Currently, more than 300 of the nearly 500 cities and towns in Maine receive revenue-sharing 2 funds, which has in many ways diluted the purpose of those funds, he said.
The Senate passed the bill 19-15 on Tuesday, with four Republicans joining all Democrats in support. The House took up the bill on Wednesday and, after little debate, voted 82-63 to accept the majority “ought to pass” report.
LD 1835 still requires additional votes in both chambers.
Among the concerns is that the proposed change would decrease the number of communities that receive revenue-sharing 2 funds and give more assistance to communities with a higher property tax burden.
Sen. Doug Thomas, R-Ripley, was among those who opposed the measure.

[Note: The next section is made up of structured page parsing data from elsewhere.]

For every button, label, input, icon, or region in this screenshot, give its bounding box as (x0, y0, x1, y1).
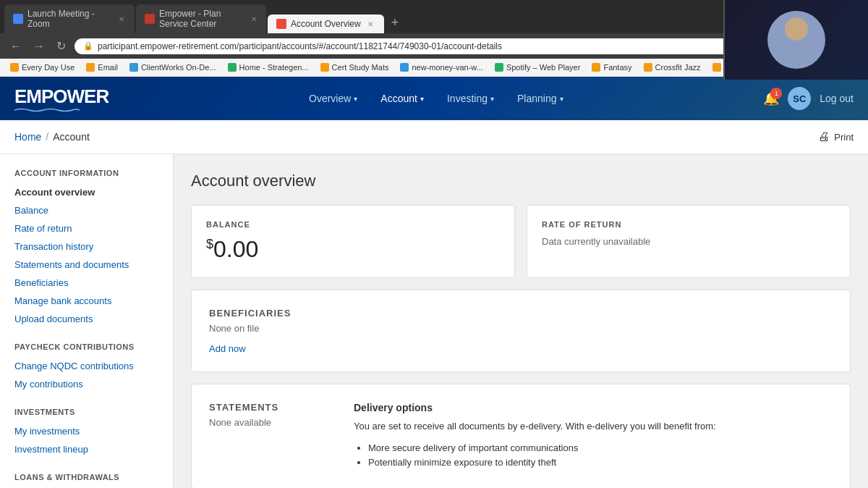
print-button[interactable]: 🖨 Print (818, 130, 854, 143)
sidebar-item-manage-bank-accounts[interactable]: Manage bank accounts (0, 292, 173, 310)
sidebar-section-title: PAYCHECK CONTRIBUTIONS (0, 342, 173, 357)
page-title: Account overview (191, 172, 851, 190)
cards-row: BALANCE $0.00 RATE OF RETURN Data curren… (191, 205, 851, 278)
sidebar-section-title: INVESTMENTS (0, 408, 173, 422)
statements-right: Delivery options You are set to receive … (354, 402, 833, 471)
sidebar-item-my-investments[interactable]: My investments (0, 422, 173, 440)
bookmark-label: Email (98, 63, 118, 72)
bookmark-icon (400, 63, 409, 72)
bookmark-fantasy[interactable]: Fantasy (587, 62, 636, 73)
logo-wave-icon (14, 108, 80, 112)
balance-card: BALANCE $0.00 (191, 205, 515, 278)
bookmark-clientworks[interactable]: ClientWorks On-De... (125, 62, 221, 73)
logout-button[interactable]: Log out (820, 93, 854, 104)
tab-account-overview[interactable]: Account Overview ✕ (268, 14, 384, 33)
nav-overview[interactable]: Overview ▾ (299, 87, 367, 110)
currency-symbol: $ (206, 237, 213, 251)
tab-close[interactable]: ✕ (116, 14, 126, 24)
bookmark-icon (712, 63, 721, 72)
bookmark-crossfit[interactable]: Crossfit Jazz (639, 62, 705, 73)
bookmark-home-strat[interactable]: Home - Strategen... (224, 62, 313, 73)
nav-account[interactable]: Account ▾ (370, 87, 434, 110)
bookmark-icon (228, 63, 237, 72)
user-avatar[interactable]: SC (788, 87, 811, 110)
delivery-list: More secure delivery of important commun… (354, 441, 833, 471)
sidebar-item-rate-of-return[interactable]: Rate of return (0, 219, 173, 237)
add-beneficiary-link[interactable]: Add now (209, 343, 246, 354)
bookmark-spotify[interactable]: Spotify – Web Player (490, 62, 585, 73)
back-button[interactable]: ← (7, 38, 25, 54)
tab-close[interactable]: ✕ (365, 19, 375, 29)
sidebar-section-title: ACCOUNT INFORMATION (0, 169, 173, 183)
notification-button[interactable]: 🔔 1 (763, 91, 779, 106)
tab-favicon (13, 14, 23, 24)
statements-section: STATEMENTS None available Delivery optio… (191, 384, 851, 488)
main-nav: Overview ▾ Account ▾ Investing ▾ Plannin… (299, 87, 574, 110)
delivery-options-title: Delivery options (354, 402, 833, 413)
beneficiaries-subtitle: None on file (209, 323, 833, 334)
url-text: participant.empower-retirement.com/parti… (98, 41, 502, 51)
chevron-down-icon: ▾ (420, 95, 424, 103)
bookmark-label: new-money-van-w... (412, 63, 482, 72)
sidebar-item-my-contributions[interactable]: My contributions (0, 375, 173, 393)
new-tab-button[interactable]: + (386, 12, 405, 33)
lock-icon: 🔒 (83, 41, 93, 51)
rate-card-label: RATE OF RETURN (542, 220, 835, 229)
sidebar-section-account-info: ACCOUNT INFORMATION Account overview Bal… (0, 169, 173, 328)
app: EMPOWER Overview ▾ Account ▾ Investing ▾… (0, 77, 868, 488)
forward-button[interactable]: → (30, 38, 48, 54)
nav-planning[interactable]: Planning ▾ (507, 87, 574, 110)
bookmark-icon (10, 63, 19, 72)
tab-launch-meeting[interactable]: Launch Meeting - Zoom ✕ (4, 4, 135, 33)
nav-investing-label: Investing (447, 93, 488, 104)
balance-card-label: BALANCE (206, 220, 500, 229)
svg-point-1 (778, 45, 815, 65)
nav-investing[interactable]: Investing ▾ (437, 87, 504, 110)
sidebar-item-account-overview[interactable]: Account overview (0, 183, 173, 201)
sidebar-item-beneficiaries[interactable]: Beneficiaries (0, 274, 173, 292)
sidebar-item-investment-lineup[interactable]: Investment lineup (0, 440, 173, 458)
sidebar-item-upload-documents[interactable]: Upload documents (0, 310, 173, 328)
bookmark-everyday[interactable]: Every Day Use (6, 62, 79, 73)
statements-none-text: None available (209, 417, 325, 428)
breadcrumb-current: Account (53, 131, 90, 143)
tab-close[interactable]: ✕ (250, 14, 258, 24)
tab-label: Empower - Plan Service Center (159, 9, 246, 29)
sidebar-item-transaction-history[interactable]: Transaction history (0, 237, 173, 256)
bookmark-cert-study[interactable]: Cert Study Mats (316, 62, 393, 73)
breadcrumb: Home / Account (14, 131, 90, 143)
statements-title: STATEMENTS (209, 402, 325, 413)
nav-overview-label: Overview (309, 93, 351, 104)
bookmark-icon (86, 63, 95, 72)
tab-empower-plan[interactable]: Empower - Plan Service Center ✕ (136, 4, 266, 33)
sidebar-section-title: LOANS & WITHDRAWALS (0, 473, 173, 487)
rate-of-return-card: RATE OF RETURN Data currently unavailabl… (527, 205, 851, 278)
chevron-down-icon: ▾ (490, 95, 494, 103)
bookmark-email[interactable]: Email (82, 62, 122, 73)
nav-account-label: Account (380, 93, 417, 104)
sidebar-item-balance[interactable]: Balance (0, 201, 173, 219)
notification-badge: 1 (770, 88, 782, 99)
nav-planning-label: Planning (517, 93, 557, 104)
sidebar-item-statements-documents[interactable]: Statements and documents (0, 256, 173, 274)
breadcrumb-home-link[interactable]: Home (14, 131, 41, 143)
reload-button[interactable]: ↻ (54, 38, 69, 54)
url-path: /participant/accounts/#/account/11821744… (237, 41, 502, 51)
bookmark-label: Crossfit Jazz (655, 63, 701, 72)
video-overlay (723, 0, 868, 80)
breadcrumb-separator: / (46, 131, 48, 143)
video-person (767, 11, 825, 69)
bookmark-new-money[interactable]: new-money-van-w... (396, 62, 487, 73)
top-nav: EMPOWER Overview ▾ Account ▾ Investing ▾… (0, 77, 868, 120)
statements-grid: STATEMENTS None available Delivery optio… (209, 402, 833, 471)
bookmark-label: ClientWorks On-De... (141, 63, 216, 72)
sidebar-item-change-nqdc[interactable]: Change NQDC contributions (0, 357, 173, 375)
beneficiaries-title: BENEFICIARIES (209, 308, 833, 319)
bookmark-icon (592, 63, 600, 72)
chevron-down-icon: ▾ (560, 95, 563, 103)
bookmark-label: Fantasy (603, 63, 631, 72)
svg-point-0 (785, 17, 808, 41)
tab-favicon (145, 14, 155, 24)
address-bar[interactable]: 🔒 participant.empower-retirement.com/par… (75, 38, 833, 54)
tab-label: Account Overview (291, 19, 361, 29)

“To fully fund revenue-sharing and then take the bulk of that money and give it to communities that can’t control their spending is a policy decision that’s going to wreak havoc with the whole state,” he said Tuesday. “We don’t need to create incentives for people in the state of Maine to spend more tax money.”
The one caveat of LD 1835 is that it would be applied only when municipal revenue-sharing is fully funded by the state, which means 5 percent of all state revenue. Alfond said that could take a few years. Currently, $94 million is budgeted for revenue-sharing in 2013, but if the program were fully funded, that would jump to $138 million.
Although some communities would lose money and some would gain money from the state under LD 1835, all communities would end up getting more money if revenue-sharing is fully funded, Alfond said.
The Maine Municipal Association has endorsed the plan and it passed 10-3 through the Legislature’s Taxation Committee last month.